* [WORK TO COMPLETE]: What number of lines in the entries below include the string "delle"? Respond with that number alone.
----- DATA RECORDS -----
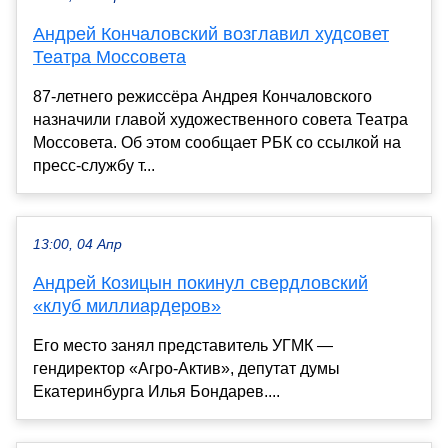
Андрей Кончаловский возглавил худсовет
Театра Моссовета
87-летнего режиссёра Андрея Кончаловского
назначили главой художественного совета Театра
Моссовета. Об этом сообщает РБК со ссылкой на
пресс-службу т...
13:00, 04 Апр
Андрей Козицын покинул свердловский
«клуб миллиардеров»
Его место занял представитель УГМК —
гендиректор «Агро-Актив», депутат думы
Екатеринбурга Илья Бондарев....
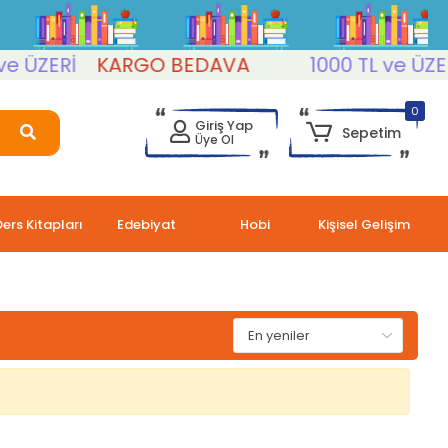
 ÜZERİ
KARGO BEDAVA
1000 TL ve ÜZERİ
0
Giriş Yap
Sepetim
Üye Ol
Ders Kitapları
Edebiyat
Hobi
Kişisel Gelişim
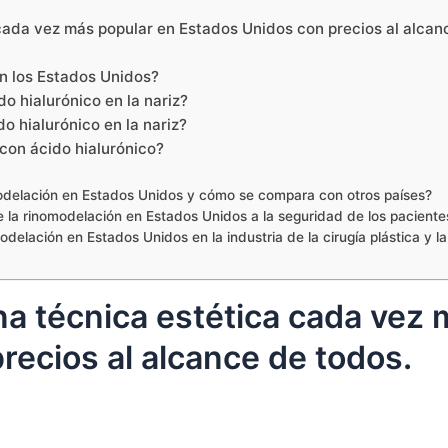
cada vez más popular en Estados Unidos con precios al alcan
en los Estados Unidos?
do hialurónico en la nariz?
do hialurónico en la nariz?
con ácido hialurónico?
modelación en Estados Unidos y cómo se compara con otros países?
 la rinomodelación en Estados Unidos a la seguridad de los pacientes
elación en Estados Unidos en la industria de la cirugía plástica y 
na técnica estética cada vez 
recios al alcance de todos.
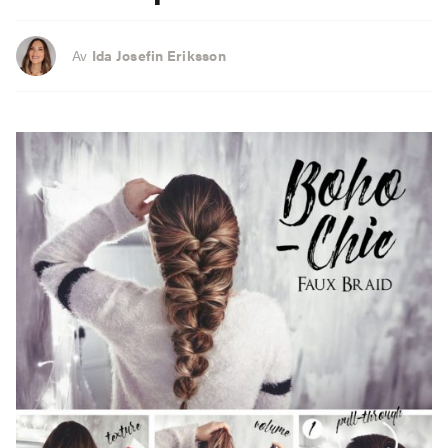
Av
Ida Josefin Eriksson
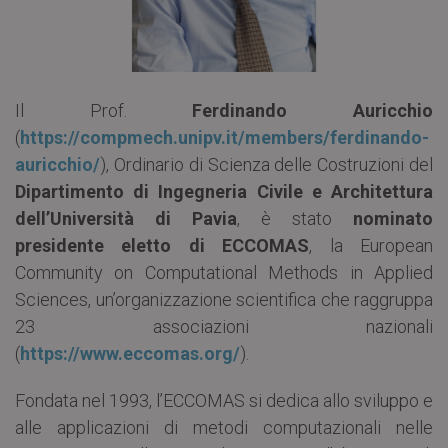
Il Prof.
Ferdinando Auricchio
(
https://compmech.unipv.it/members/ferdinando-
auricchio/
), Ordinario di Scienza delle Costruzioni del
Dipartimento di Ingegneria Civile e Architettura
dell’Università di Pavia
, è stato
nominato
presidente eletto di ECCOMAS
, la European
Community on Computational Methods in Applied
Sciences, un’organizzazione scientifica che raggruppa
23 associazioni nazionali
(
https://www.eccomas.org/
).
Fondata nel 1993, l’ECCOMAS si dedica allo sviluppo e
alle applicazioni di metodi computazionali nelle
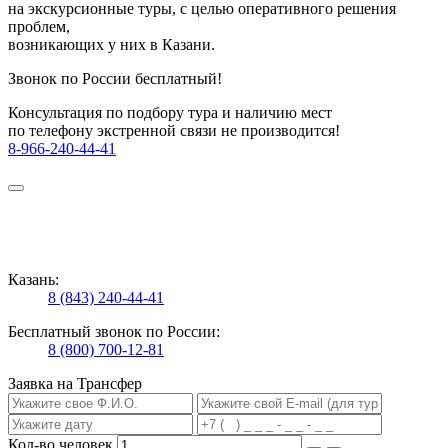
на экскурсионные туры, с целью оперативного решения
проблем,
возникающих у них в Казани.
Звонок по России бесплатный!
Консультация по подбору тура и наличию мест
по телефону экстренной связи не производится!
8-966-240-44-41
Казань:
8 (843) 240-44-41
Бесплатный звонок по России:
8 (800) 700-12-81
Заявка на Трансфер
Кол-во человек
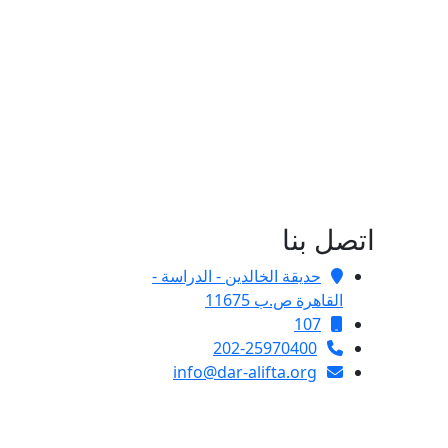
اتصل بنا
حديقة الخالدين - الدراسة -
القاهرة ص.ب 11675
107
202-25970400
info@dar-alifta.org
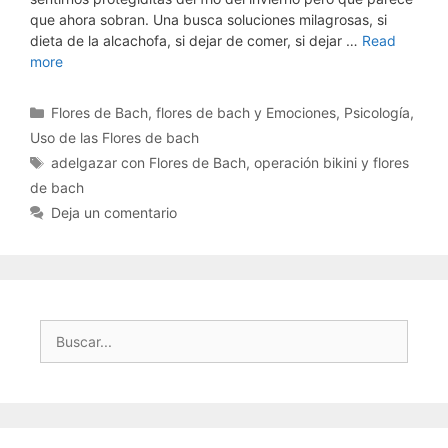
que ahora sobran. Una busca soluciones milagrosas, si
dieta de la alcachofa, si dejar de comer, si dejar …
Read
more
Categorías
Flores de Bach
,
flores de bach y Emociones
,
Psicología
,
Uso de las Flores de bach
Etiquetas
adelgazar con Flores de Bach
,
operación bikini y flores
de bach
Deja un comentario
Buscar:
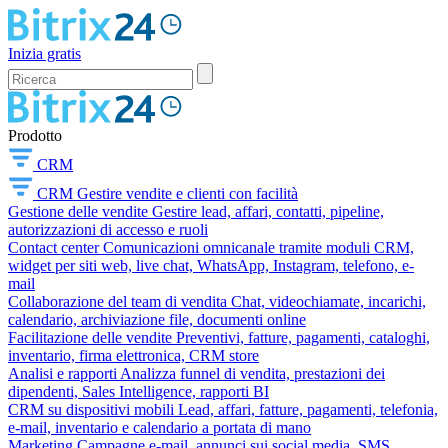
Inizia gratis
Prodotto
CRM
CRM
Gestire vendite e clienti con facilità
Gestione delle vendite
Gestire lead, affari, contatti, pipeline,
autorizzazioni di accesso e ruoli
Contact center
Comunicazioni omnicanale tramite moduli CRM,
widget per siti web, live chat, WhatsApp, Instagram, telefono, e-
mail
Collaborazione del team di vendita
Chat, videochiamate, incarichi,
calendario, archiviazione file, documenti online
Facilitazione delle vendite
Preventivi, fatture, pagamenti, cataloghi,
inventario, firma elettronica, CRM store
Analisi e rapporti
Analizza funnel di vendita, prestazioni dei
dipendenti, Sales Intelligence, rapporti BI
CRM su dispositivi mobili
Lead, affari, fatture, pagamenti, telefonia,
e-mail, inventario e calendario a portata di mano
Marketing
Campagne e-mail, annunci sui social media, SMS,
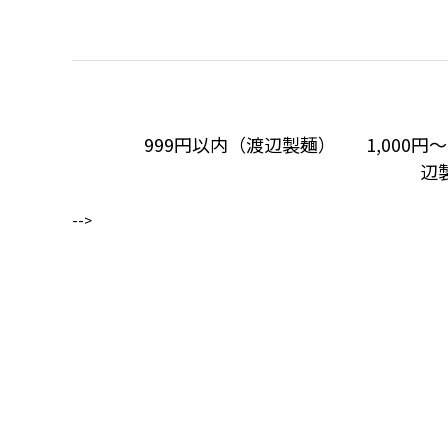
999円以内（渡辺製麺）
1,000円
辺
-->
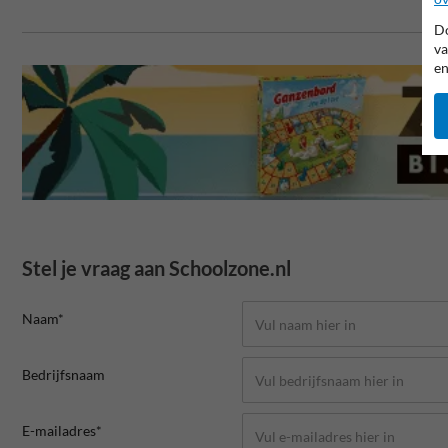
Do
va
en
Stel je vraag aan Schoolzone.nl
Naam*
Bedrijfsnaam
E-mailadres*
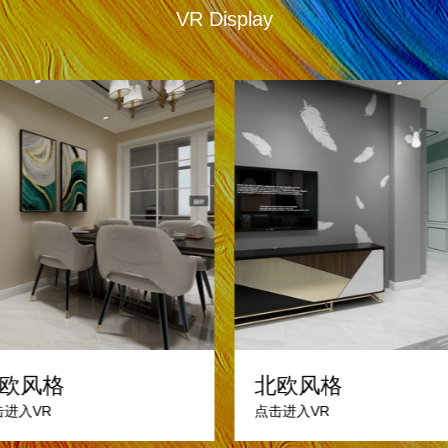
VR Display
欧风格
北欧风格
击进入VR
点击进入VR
-----
----- DATA RECORDS -----
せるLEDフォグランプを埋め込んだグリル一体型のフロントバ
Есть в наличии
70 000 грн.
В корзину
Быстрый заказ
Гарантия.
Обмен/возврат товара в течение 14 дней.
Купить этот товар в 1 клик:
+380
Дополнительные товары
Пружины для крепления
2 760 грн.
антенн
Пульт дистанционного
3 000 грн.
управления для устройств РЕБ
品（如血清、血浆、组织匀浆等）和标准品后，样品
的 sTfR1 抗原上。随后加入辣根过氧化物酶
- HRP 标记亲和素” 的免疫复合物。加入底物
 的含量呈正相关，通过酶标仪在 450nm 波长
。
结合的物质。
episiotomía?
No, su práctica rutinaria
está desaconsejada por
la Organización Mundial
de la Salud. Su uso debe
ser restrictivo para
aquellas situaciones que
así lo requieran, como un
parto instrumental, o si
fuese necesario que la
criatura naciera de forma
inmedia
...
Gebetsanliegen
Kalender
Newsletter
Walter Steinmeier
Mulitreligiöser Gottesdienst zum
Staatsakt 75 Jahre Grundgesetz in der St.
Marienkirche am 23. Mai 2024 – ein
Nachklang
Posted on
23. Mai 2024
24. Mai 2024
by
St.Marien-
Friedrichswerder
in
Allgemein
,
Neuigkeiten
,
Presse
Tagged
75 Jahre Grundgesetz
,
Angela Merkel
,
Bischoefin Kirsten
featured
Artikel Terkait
-----
* [COMPLETED TASK]: 3